Zeca Baboin e Natalia Takeno Colaboração para o UOL, em Pyongyang Zeca Baboin / Colaboração para UOL

Por favor, chequem novamente os celulares e apaguem qualquer vídeo, imagem ou áudio com conteúdo religioso, pornográfico ou relacionado à Coreia do Norte. Os soldados entrarão para a revista em breve.

Assim, a guia repetia um dos avisos do dia anterior, apresentados na reunião obrigatória promovida pela agência de turismo. Já haviam informado que não é permitido levar lente fotográfica com zoom superior a 150mm, nem aparelhos de GPS (apesar de celulares serem permitidos). Também não poderíamos fotografar militares, construções em andamento, estações de trem ou partes de estátuas.

A lista de proibições na Coreia do Norte se seguia:

  • Proibido tirar foto das imagens dos líderes se houver alguma obstrução, ainda que pequena.
  • Proibido dobrar jornais ou revistas de modo que faça vinco no rosto dos líderes.
  • Proibido jogar fora imagens dos líderes, o que inclui jornais.

Quanto às regras de vestimenta, o país se mostrou mais flexível com os turistas. Homens podem usar bermudas e chinelos, e mulheres podem vestir decotes e minissaias. 

E mais do que proibições, reforçaram uma obrigação: deveríamos sempre, a todo momento, sob qualquer hipótese, seguir as ordens dos guias.

Na maior parte do tempo, eram três nos acompanhando: um britânico, da empresa que vende os pacotes de viagem, e dois funcionários do governo norte-coreano. 

A visita ao país é inteiramente controlada, e os guias locais fixam itinerário e horários, que podem variar sem aviso prévio. Não é possível circular desacompanhado de um guia local. E a regra é seguida à risca: não é permitido dar um passo para fora do hotel sem eles.
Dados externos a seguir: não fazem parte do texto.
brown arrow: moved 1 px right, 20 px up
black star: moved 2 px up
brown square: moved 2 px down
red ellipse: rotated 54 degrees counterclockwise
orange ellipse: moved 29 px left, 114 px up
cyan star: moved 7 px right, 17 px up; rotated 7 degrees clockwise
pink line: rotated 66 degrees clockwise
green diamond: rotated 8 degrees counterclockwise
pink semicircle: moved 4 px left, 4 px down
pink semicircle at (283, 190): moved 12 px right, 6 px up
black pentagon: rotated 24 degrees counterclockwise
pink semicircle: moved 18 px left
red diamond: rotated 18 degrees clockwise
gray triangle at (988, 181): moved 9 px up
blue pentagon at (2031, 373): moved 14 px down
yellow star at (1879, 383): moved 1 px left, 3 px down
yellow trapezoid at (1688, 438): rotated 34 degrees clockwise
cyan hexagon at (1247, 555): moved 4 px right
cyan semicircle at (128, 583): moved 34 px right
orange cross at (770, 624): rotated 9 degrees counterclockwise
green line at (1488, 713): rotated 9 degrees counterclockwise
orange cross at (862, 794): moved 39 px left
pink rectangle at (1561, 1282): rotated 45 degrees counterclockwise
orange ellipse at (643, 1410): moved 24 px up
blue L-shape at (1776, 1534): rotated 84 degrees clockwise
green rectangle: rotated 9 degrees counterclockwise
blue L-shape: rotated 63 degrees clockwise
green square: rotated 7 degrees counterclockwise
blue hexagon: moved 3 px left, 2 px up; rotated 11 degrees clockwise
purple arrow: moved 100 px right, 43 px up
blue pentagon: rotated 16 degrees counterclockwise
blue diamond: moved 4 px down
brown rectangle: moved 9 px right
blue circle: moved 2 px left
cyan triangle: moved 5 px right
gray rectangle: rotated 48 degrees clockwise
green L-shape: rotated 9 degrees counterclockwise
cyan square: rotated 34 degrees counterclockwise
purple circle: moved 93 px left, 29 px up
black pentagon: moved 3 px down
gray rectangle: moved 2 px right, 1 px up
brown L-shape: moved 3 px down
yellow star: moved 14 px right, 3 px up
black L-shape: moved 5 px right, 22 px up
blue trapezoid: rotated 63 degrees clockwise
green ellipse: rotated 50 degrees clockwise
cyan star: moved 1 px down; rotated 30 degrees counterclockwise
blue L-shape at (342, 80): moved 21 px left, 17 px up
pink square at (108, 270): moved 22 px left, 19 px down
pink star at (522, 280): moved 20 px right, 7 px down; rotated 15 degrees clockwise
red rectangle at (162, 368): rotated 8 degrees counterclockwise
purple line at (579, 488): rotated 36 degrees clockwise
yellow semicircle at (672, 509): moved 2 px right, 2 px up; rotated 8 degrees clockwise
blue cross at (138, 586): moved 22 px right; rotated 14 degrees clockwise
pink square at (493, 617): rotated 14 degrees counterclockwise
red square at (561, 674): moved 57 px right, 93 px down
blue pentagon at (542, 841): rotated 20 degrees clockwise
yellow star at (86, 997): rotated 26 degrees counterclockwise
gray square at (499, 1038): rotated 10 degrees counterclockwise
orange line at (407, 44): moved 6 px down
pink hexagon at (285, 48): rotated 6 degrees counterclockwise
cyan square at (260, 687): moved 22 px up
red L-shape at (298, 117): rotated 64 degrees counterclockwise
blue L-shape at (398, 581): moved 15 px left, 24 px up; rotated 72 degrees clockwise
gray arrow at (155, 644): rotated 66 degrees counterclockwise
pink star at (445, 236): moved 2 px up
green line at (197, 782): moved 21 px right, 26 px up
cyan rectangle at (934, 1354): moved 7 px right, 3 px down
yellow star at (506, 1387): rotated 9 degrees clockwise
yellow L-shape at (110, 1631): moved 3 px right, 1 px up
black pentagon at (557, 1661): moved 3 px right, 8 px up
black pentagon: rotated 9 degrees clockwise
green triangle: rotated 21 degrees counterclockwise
Não existe turismo independente no país. 

Zeca Baboin / Colaboração para UOL Zeca Baboin / Colaboração para UOL
Zeca Baboin / Colaboração para UOL

O país oferece uma razoável gama de passeios: de tours de dois dias pela capital, Pyongyang, a programas de três semanas, incluindo visitas ao litoral, trekkings para cachoeiras e escalada para avistar um lago no topo de um vulcão fora de atividade.

Com programação ou sorte, é possível ainda participar de eventos como a maratona de Pyongyang, em abril, o festival de cinema ou ainda comemorações cívicas. Essas ocasiões costumam ser marcadas por festividades vistosas e grandes paradas militares, como o aniversário de um dos grandes líderes ou a independência do país.

Nos programamos para estar no país em 9 de setembro, quando é celebrada a criação da República Popular Democrática da Coreia, que cumpriu 70 anos em 2018.

Um dos eventos mais esperados para a ocasião são os Jogos das Massas, apresentação que entrou para o Livro dos Recordes em 2007 como a maior apresentação artística e de ginástica do mundo.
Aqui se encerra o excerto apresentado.